Rigid body rotation and chiral reorientation combine in filamentous E. coli swimming in low-Re flows
Richard Z. DeCurtis, Yongtae Ahn, Jane E. Hill, Sara M. Hashmi
TL;DR
This work quantifies swimming behaviors in two different flow rates and observes rheotaxis in addition to preferential orientation of bacterial bodies, which constrains wiggling bacteria trajectories and orientations compared to those observed in slower flow.
Abstract
When treated with antibiotics below the minimum inhibitory concentration, bacterial cell division turns off, but cell growth does not. Thus, rod-like bacteria, including E. coli, can elongate many times their length without increasing their width. The swimming of these filamentous bacteria through small channels may provide insights into how bacteria that survive antibiotic treatment can reach channel walls. Such swimming behaviors in settings like hospital tubing may signal precursors to adhesion, biofilm formation, and infection. Despite the importance of understanding the behavior of bacteria not killed by antibiotics, the swimming of filamentous bacteria in external flows has not received much attention. We study the swimming behavior of stressed, filamentous E. coli. In quiescence, highly elongated E. coli swim with a sinusoidal undulating motion, suggesting rigid body rotation of long, rigid, buckled cell bodies.
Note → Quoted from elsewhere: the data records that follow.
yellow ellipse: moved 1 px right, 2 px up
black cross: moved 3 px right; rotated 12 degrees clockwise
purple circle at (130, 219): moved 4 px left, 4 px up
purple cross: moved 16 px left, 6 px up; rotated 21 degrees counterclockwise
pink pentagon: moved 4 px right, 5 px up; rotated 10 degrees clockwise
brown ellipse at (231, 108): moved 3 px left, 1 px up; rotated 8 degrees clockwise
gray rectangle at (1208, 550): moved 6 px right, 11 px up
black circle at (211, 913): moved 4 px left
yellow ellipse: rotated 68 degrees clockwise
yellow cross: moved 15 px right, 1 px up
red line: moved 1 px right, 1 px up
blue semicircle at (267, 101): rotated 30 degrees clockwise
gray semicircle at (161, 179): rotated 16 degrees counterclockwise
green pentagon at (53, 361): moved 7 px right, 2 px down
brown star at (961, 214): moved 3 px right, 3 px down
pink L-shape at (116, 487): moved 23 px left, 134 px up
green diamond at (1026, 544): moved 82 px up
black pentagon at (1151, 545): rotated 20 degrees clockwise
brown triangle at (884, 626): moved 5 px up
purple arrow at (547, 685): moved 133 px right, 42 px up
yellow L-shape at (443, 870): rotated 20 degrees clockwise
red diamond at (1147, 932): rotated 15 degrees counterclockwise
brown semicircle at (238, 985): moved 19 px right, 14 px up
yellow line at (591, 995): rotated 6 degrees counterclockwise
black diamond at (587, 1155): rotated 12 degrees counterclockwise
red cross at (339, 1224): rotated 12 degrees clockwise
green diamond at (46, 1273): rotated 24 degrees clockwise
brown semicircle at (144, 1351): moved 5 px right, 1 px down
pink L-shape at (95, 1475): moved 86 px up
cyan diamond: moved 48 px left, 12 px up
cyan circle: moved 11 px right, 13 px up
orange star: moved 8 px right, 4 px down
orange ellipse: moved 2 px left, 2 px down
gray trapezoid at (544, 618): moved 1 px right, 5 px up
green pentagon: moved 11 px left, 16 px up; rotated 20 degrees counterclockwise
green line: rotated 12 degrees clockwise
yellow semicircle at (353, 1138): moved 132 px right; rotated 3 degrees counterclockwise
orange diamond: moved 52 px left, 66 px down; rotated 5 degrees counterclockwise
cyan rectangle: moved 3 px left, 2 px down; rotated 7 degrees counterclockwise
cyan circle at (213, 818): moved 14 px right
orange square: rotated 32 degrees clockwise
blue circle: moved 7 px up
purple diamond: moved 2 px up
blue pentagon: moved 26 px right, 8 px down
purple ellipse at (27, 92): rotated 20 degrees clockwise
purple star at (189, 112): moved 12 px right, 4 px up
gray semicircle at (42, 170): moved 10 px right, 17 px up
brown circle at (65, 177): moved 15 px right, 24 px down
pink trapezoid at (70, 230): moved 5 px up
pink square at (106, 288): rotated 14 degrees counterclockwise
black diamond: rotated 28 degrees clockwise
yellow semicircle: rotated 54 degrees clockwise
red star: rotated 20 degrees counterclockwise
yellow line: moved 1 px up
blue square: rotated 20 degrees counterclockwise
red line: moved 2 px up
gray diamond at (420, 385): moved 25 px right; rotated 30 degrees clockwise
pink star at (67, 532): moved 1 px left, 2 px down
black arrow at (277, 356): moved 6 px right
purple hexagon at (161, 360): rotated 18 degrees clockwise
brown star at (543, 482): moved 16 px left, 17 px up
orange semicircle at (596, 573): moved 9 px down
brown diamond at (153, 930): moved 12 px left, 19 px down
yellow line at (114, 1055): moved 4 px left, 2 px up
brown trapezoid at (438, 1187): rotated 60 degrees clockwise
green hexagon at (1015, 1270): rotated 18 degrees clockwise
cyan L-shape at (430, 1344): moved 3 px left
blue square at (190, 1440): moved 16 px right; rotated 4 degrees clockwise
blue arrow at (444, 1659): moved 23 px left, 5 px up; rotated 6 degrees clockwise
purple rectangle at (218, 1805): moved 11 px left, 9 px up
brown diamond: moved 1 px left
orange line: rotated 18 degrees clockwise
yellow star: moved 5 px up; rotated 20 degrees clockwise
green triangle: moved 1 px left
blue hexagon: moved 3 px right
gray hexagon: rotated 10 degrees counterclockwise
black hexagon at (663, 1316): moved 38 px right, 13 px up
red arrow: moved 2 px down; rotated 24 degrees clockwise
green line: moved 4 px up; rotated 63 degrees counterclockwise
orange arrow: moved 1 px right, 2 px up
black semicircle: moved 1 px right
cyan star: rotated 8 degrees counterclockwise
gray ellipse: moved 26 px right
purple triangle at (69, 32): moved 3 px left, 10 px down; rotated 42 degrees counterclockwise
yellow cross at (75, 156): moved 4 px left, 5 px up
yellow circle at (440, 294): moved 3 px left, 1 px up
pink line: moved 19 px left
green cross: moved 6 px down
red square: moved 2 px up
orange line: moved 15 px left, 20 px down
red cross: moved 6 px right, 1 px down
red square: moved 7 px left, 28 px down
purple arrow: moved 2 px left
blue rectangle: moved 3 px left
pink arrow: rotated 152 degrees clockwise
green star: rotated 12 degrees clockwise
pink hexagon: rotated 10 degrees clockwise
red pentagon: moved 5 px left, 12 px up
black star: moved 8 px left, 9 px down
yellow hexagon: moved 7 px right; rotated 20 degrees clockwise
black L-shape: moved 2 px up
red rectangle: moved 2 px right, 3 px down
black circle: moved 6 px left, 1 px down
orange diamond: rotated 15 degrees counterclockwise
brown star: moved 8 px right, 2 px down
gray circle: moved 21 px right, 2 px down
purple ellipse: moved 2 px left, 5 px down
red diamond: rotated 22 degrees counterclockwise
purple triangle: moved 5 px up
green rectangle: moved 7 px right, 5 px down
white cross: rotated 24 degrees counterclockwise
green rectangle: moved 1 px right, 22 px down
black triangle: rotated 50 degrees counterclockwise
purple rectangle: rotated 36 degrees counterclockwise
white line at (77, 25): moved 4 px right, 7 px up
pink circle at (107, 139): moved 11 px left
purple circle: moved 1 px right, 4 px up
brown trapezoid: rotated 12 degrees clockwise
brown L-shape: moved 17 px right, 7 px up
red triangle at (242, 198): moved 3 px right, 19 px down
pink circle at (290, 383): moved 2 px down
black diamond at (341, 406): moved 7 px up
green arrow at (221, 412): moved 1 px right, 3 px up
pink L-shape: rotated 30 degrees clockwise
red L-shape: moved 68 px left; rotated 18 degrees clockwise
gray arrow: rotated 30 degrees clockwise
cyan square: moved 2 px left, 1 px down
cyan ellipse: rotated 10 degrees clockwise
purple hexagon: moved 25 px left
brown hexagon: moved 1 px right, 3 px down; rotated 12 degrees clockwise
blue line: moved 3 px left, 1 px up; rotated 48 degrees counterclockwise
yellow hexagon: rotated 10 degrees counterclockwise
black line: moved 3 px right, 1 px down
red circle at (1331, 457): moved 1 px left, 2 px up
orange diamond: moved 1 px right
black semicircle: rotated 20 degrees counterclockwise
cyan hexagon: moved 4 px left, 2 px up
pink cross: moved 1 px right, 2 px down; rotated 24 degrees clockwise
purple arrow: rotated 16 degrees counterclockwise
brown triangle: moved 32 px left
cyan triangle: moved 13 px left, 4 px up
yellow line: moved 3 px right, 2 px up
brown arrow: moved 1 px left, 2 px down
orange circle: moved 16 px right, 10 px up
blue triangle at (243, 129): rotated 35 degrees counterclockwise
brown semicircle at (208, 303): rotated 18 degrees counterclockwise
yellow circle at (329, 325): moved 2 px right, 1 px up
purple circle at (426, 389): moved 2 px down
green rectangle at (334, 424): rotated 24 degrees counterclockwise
In low-Re pressure-driven microchannel flow, the undulation becomes irregular; it may even stop and start within a particular trajectory. We refer to this behavior in flow as "wiggling". Rigid body rotation persists in flow, appearing as a high-frequency change in body orientation on top of a slower one that can be explained by chiral reorientation. We quantify swimming behaviors in two different flow rates and observe rheotaxis in addition to preferential orientation of bacterial bodies. Faster flow constrains wiggling bacteria trajectories and orientations compared to those observed in slower flow, with rheotaxis taking bacteria toward the wall. But not all bacteria in flow wiggle. Populations of non-motile "non-wiggling" filamentous E. coli follow streamlines, without preferential orientation of their bodies. Non-motile bacteria do not behave like chiral rods propelled by rotating flagellar bundles, but like rigid rods. Motility slows swimmers in comparison.